When conducting a request for proposals for a PBM or any covered service providers, Greenleaf says the most important thing a plan sponsor can do is ensure that the person running the RFP is “unbiased and conflict-free.”
“How the RFP is then designed [needs] to be in the best interest of the plan and [plan] participants, as opposed to the best interest of the person that is putting together the RFP,” Greenleaf says.
Delaney said the best way to ensure an unbiased process is to require the individual doing the RFP to attest that they are not biased and are not being paid by any of the vendors, directly or indirectly, to place business with them.
Litigation Risk
In a Tuesday webinar hosted by Aon, “Fiduciary Litigation Risk is on the Rise for Employer Health Plans,” speakers warned attendees about a potential wave of claims against health plans for breaches of fiduciary duty, especially after the lawsuit Lewandowski v. Johnson and Johnson, filed in February.

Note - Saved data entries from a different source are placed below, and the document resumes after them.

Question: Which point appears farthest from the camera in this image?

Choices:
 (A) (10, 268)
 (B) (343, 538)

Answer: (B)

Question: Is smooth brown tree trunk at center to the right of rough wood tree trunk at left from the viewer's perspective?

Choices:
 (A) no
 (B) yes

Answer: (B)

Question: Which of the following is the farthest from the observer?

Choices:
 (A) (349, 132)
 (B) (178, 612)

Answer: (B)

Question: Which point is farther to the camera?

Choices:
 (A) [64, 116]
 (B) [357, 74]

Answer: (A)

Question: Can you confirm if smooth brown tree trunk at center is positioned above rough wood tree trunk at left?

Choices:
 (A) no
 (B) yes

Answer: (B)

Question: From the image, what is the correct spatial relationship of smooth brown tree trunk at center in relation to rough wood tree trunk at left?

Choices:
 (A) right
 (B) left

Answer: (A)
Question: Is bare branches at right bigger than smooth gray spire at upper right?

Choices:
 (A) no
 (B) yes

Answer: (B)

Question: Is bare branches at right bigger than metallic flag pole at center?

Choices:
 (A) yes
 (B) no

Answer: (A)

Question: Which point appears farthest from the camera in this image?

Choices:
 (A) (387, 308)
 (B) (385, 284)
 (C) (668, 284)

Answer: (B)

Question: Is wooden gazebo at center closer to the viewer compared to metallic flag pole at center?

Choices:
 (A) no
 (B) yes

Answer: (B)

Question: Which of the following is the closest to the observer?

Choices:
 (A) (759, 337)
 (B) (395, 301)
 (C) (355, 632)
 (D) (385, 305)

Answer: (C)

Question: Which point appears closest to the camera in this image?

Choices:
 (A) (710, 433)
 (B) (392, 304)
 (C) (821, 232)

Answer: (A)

In that case, an employee claimed her employer, Johnson and Johnson, breached its fiduciary duties by mismanaging health plan costs. Specifically, the complaint alleges that Johnson and Johnson paid higher prescription drug prices than necessary, causing participants to pay more and waste plan assets.

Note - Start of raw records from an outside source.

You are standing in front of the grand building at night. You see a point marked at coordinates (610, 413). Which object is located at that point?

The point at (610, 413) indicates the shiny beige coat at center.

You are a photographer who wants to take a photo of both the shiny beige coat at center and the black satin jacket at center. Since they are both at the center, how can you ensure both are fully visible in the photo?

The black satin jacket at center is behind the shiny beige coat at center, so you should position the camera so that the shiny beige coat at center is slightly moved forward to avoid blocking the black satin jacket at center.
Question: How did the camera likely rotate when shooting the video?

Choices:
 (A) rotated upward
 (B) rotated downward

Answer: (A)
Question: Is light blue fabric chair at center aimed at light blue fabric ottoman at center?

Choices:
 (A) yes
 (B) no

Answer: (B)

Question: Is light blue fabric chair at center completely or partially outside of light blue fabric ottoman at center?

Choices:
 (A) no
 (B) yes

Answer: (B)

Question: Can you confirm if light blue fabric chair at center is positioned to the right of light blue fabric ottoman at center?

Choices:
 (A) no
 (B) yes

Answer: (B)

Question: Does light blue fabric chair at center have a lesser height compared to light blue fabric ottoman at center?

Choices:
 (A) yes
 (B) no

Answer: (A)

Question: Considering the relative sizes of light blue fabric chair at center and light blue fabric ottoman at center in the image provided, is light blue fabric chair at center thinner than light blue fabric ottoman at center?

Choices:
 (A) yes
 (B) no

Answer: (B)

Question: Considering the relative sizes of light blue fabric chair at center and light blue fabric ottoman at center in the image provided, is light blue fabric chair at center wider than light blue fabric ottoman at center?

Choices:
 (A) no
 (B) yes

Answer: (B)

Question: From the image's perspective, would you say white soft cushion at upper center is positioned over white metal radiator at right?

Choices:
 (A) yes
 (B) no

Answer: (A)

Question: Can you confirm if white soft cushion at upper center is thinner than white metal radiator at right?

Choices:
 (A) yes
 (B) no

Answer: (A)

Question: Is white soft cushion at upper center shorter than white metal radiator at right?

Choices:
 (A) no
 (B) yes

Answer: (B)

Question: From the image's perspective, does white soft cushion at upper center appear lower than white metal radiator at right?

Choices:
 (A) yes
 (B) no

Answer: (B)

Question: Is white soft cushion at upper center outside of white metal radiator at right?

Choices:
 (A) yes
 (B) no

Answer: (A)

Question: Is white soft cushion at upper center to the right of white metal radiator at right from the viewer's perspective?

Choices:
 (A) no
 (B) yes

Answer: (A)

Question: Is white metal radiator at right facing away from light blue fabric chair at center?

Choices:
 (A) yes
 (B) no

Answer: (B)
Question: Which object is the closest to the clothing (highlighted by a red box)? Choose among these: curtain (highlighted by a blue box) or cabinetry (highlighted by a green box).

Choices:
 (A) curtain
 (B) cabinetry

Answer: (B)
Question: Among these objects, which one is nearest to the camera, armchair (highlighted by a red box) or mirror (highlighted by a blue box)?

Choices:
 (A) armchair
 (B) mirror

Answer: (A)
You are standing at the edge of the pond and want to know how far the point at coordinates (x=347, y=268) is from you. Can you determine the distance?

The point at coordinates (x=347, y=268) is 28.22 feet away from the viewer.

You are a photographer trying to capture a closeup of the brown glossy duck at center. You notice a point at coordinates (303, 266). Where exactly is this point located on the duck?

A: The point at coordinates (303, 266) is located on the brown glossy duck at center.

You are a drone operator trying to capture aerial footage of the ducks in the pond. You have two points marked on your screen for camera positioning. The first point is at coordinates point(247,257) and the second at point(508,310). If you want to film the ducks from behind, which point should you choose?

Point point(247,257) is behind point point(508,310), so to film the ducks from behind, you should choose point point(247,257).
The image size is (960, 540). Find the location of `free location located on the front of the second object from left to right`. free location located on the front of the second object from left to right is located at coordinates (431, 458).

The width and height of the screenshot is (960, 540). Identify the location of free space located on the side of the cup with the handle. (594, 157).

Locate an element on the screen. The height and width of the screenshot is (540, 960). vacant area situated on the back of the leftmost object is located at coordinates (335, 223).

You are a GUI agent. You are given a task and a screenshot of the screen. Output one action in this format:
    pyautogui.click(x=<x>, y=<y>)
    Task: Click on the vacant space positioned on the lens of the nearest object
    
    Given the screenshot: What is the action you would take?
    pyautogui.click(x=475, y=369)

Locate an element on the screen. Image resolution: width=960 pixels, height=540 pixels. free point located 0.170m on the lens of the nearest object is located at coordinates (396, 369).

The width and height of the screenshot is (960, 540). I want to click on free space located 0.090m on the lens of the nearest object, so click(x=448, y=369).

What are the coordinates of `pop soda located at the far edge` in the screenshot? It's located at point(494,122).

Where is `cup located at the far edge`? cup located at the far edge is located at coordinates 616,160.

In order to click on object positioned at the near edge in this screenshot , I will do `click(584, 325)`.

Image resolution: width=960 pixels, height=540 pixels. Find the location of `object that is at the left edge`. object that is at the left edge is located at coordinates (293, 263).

Another complaint was filed against the Mayo Clinic and its plan administrator, Medica, in April, alleging breach of fiduciary duty for using deceptive pricing methods in its employee health plan.
Irene Gallagher, a vice president in the health solutions legal consulting group at Aon, said even though Johnson and Johnson had a health benefits committee, the plaintiffs alleged that this committee did not fully consider what prescription drugs would cost and that it should have chosen a different pricing structure from their PBM.

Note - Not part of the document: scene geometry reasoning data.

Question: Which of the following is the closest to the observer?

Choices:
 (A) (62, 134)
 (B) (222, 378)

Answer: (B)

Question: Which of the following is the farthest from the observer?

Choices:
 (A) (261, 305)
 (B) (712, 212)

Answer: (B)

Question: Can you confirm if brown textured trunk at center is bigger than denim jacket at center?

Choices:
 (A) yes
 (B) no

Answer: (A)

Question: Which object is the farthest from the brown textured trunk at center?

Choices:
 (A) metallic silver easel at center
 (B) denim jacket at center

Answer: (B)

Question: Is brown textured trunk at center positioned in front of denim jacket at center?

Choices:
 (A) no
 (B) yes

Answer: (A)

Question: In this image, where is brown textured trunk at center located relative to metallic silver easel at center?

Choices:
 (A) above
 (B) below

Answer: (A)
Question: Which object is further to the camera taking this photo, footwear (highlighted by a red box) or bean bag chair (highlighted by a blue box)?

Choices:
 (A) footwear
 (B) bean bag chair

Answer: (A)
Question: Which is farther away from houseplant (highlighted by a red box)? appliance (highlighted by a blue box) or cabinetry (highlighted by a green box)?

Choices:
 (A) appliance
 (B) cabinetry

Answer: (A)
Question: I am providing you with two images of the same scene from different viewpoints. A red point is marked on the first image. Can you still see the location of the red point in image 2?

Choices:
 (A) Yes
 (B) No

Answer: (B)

“[Health plans] are now under more scrutiny as a result of this lawsuit,” Gallagher said. “How successful this litigation might be is not really what the concern is for us today. Right now, it comes back to procedural issues: How do you check the boxes [and] make sure that the employer is protecting itself by putting in place the proper fiduciary discretion … and understanding the scope of [its] duties in order to [achieve] the best result for plan participants?”
Fiduciary Due Diligence
In order to establish a better fiduciary process, Aon suggested plan sponsors should:
- Establish a health and welfare plan fiduciary committee and defining its duties and powers in a charter
- Document committee responsibilities and decisions in the charter and in meeting minutes;
- Develop committee processes for selecting medical third-party administrators and PBMs and monitor those on an ongoing basis; and
- Report the compensation of consultants and brokers.
Speakers at the webinar also emphasized the importance of reviewing vendor contracts, explaining that contracts should have explicit and enumerated requirements for vendors, to keep the plan in accordance with applicable laws.
Ed Doherty, also a vice president in the health solutions legal consulting group at Aon, recommended that fiduciaries seek legal counsel’s review of all contracts before they are executed and seek review of contract terms such as indemnification provisions, performance guarantees and the right to audit a TPA or PBM.
“[Plan sponsors] need to take a step back, consider what [they] have in place right now, [and decide] if it is appropriate for the organization [and its] level of sophistication,” Doherty said.
Delaney adds that the abilities for people to be financially secure in retirement and be able to afford health care costs are very much intertwined.
“If people aren’t retiring or are hesitant to retire … it all ties back to the [fact that the] cost of health care has spiraled out of control, and the individual consumers don’t know what to do,” she says. “The ultimate solution is clear transparency, better ways to buy insurance and understanding the cost of it. But it’s all going to start with these lawsuits. There’s been all this funny business with the way people are collecting compensation. If we can change that, we can change the outcome.”